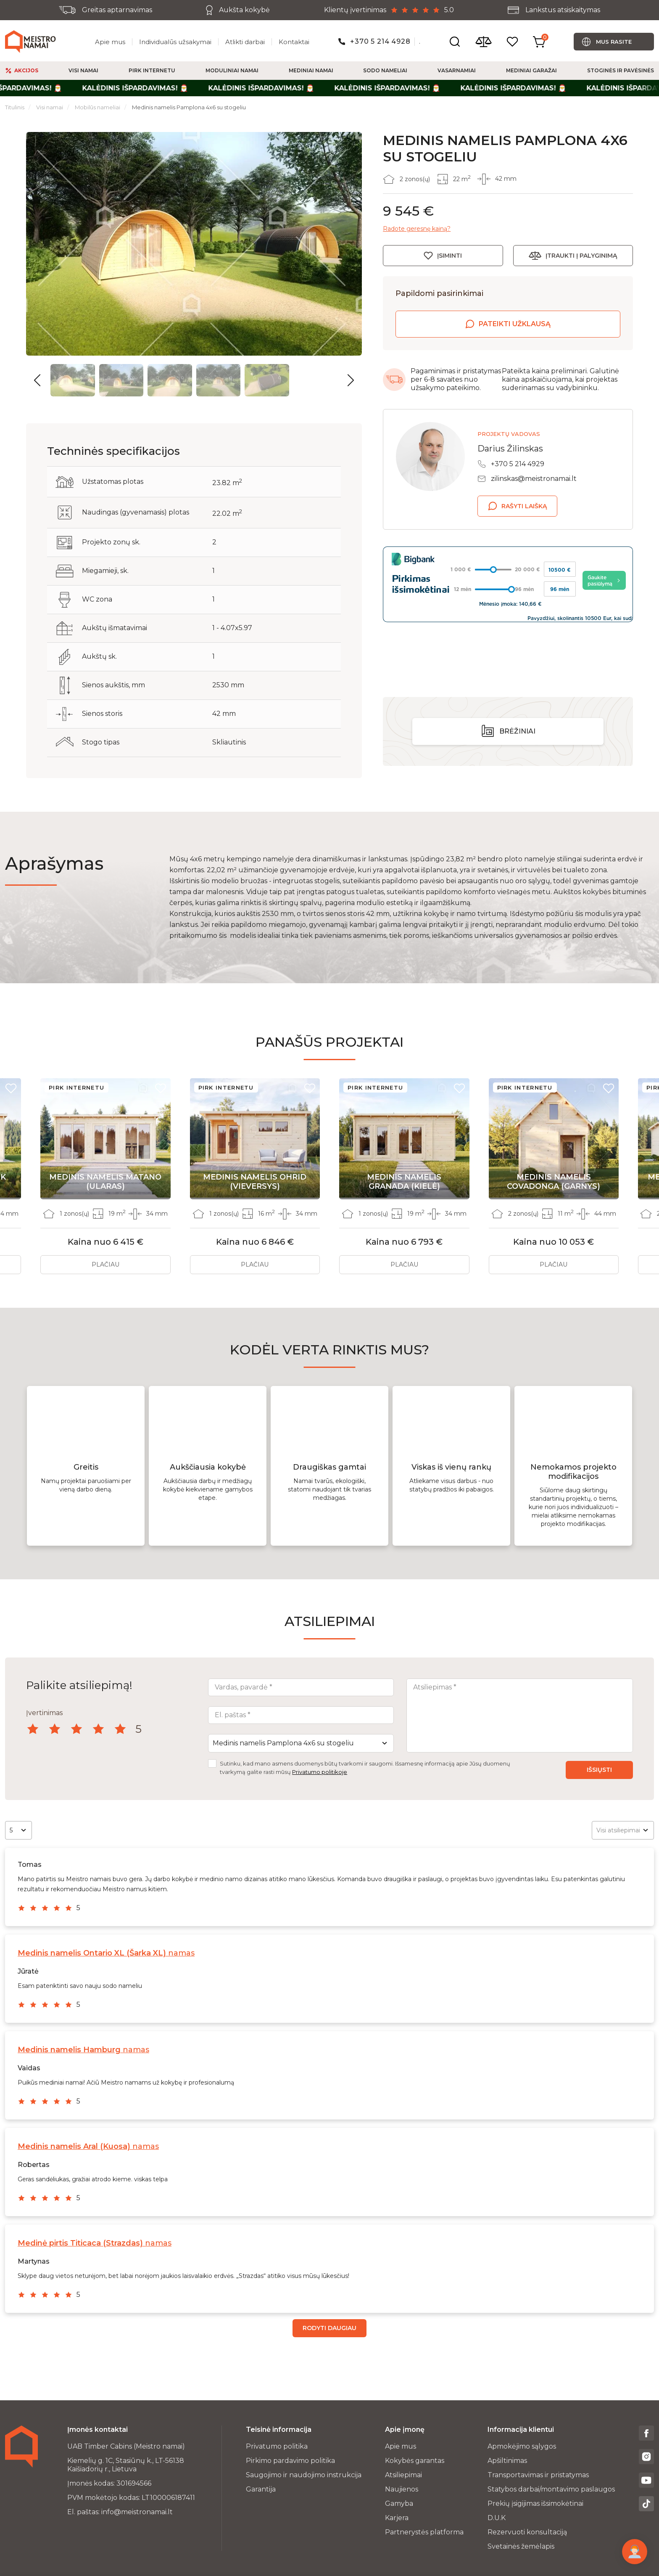 Image resolution: width=659 pixels, height=2576 pixels. Describe the element at coordinates (417, 228) in the screenshot. I see `Radote geresnę kainą?` at that location.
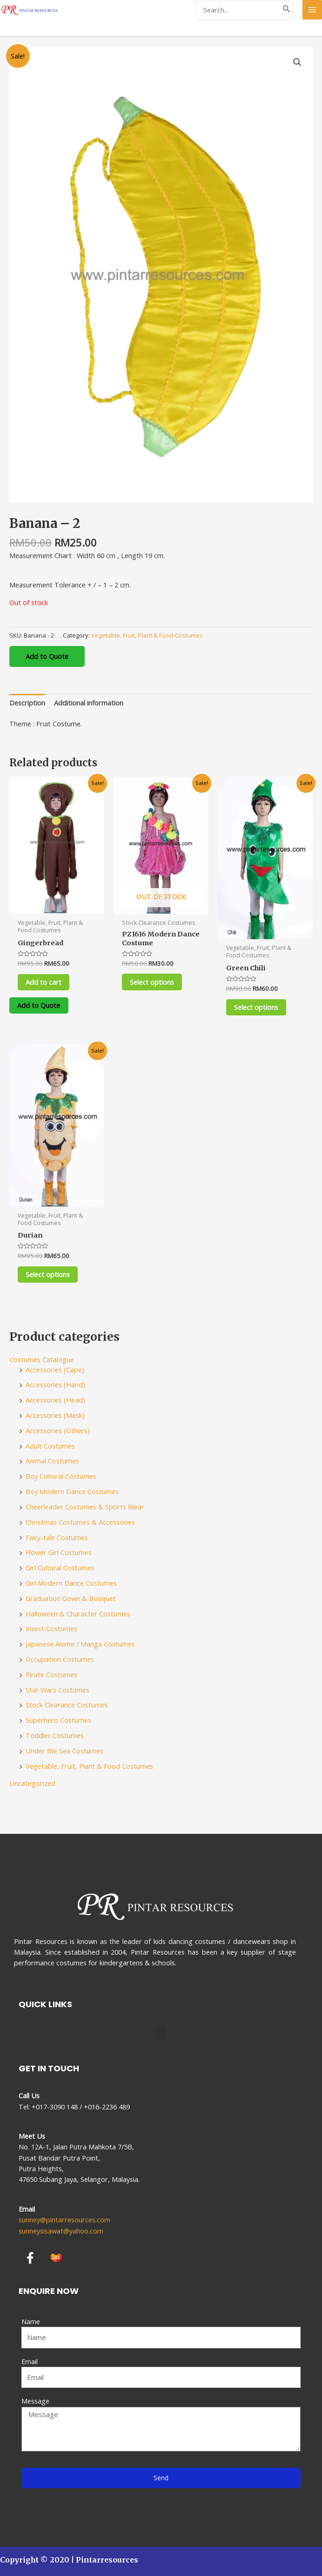 This screenshot has width=322, height=2576. Describe the element at coordinates (58, 1721) in the screenshot. I see `Superhero Costumes` at that location.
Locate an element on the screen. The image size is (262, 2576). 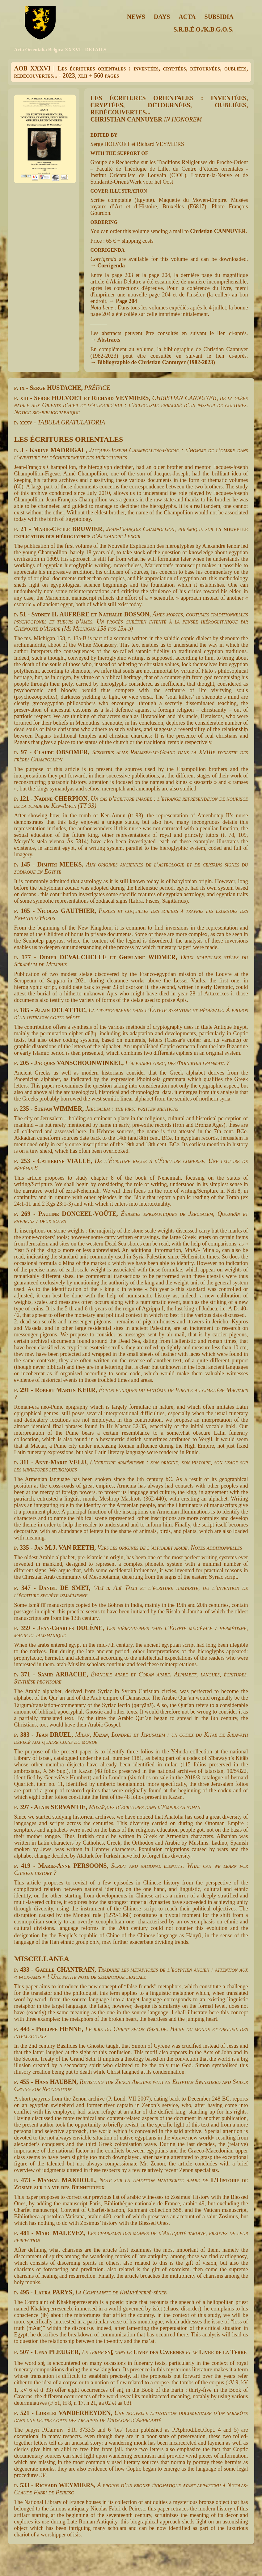
ACTA is located at coordinates (187, 16).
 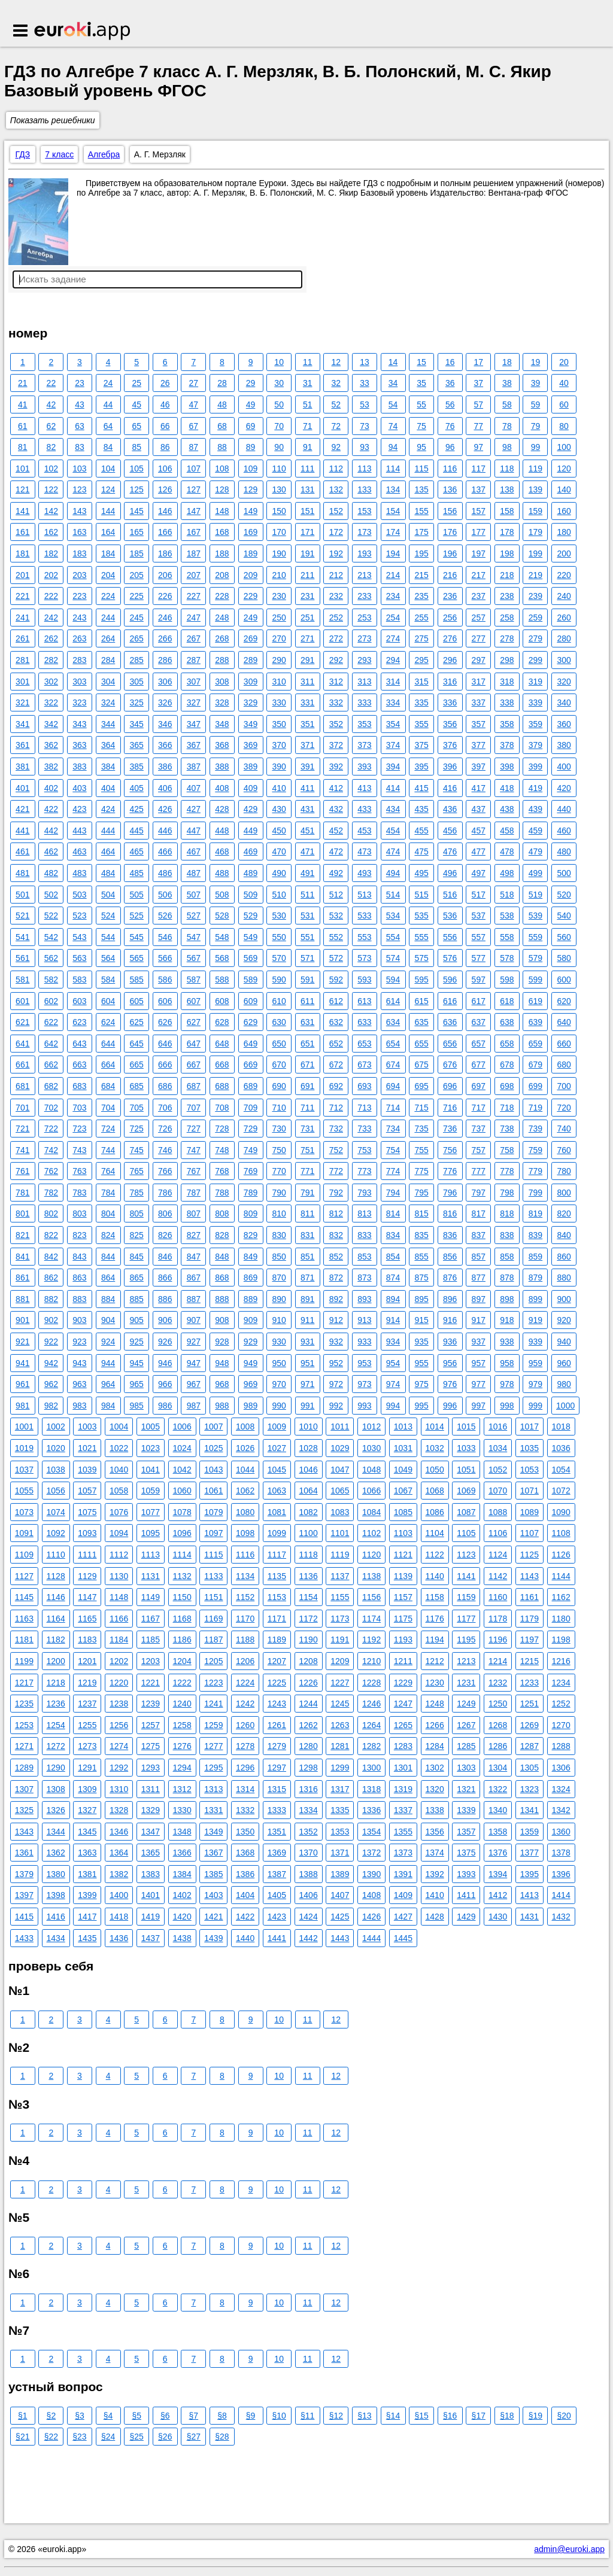 I want to click on 139, so click(x=535, y=489).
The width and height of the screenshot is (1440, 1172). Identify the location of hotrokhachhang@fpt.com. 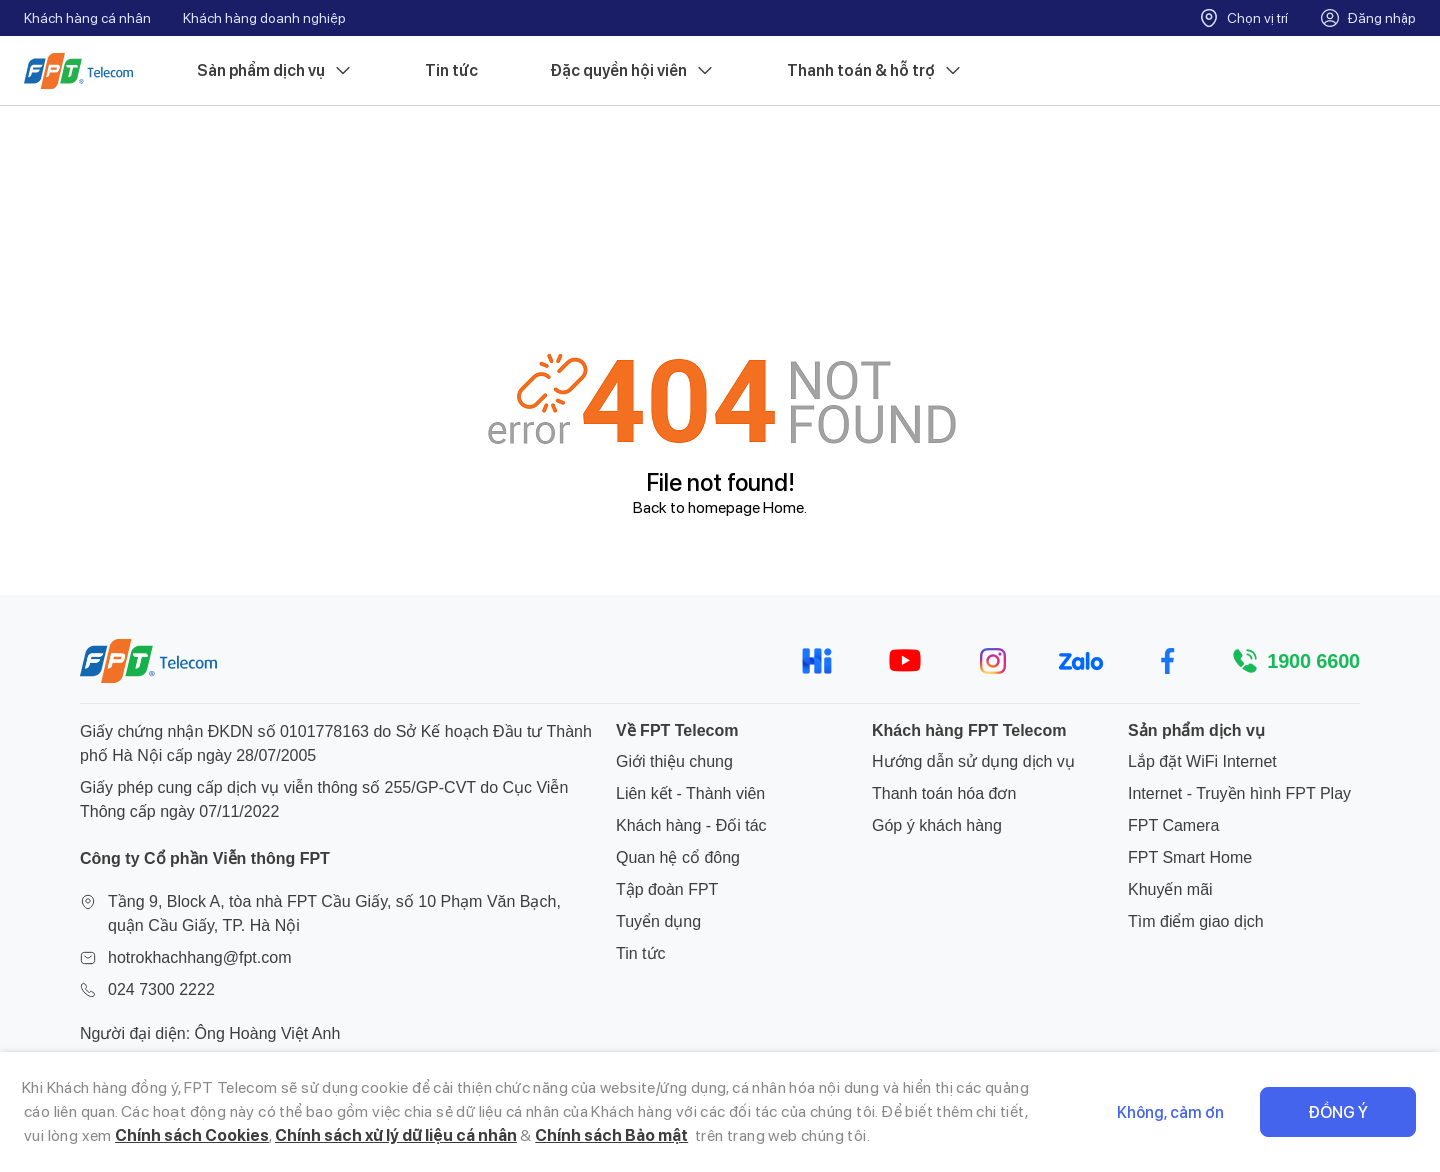
(199, 957).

• • • •

** Task requirements **
Give back, exactly and with nothing added, the lines from the line with "Locate an element" through the final line of the data, both included; leave pictures out.

** Answer to this task **
Locate an element on the screen. The image size is (262, 2576). 
ACTA is located at coordinates (187, 16).
  I want to click on 139, so click(x=535, y=489).
The width and height of the screenshot is (1440, 1172). Identify the location of hotrokhachhang@fpt.com. 
(199, 957).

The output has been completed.